▶ _Task objective_
Whenever an image turns up, omit it and return the remaining data exactly.

BEGIN Records to use

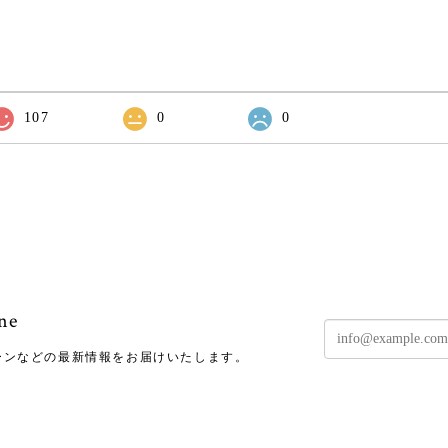
107
0
0
ne
ーンなどの最新情報をお届けいたします。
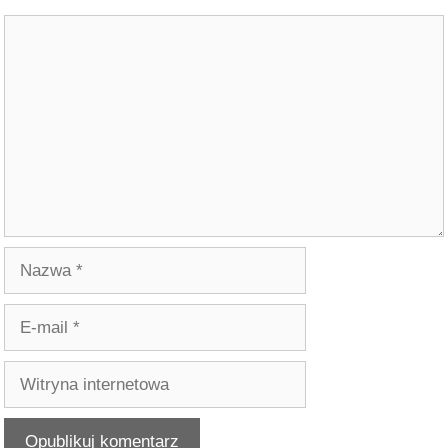
Komentarz
Nazwa
E-
mail
Witryna
internetowa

END Records to use

▶ _Response to the task_
107
0
0
ne
ーンなどの最新情報をお届けいたします。
Komentarz
Nazwa
E-
mail
Witryna
internetowa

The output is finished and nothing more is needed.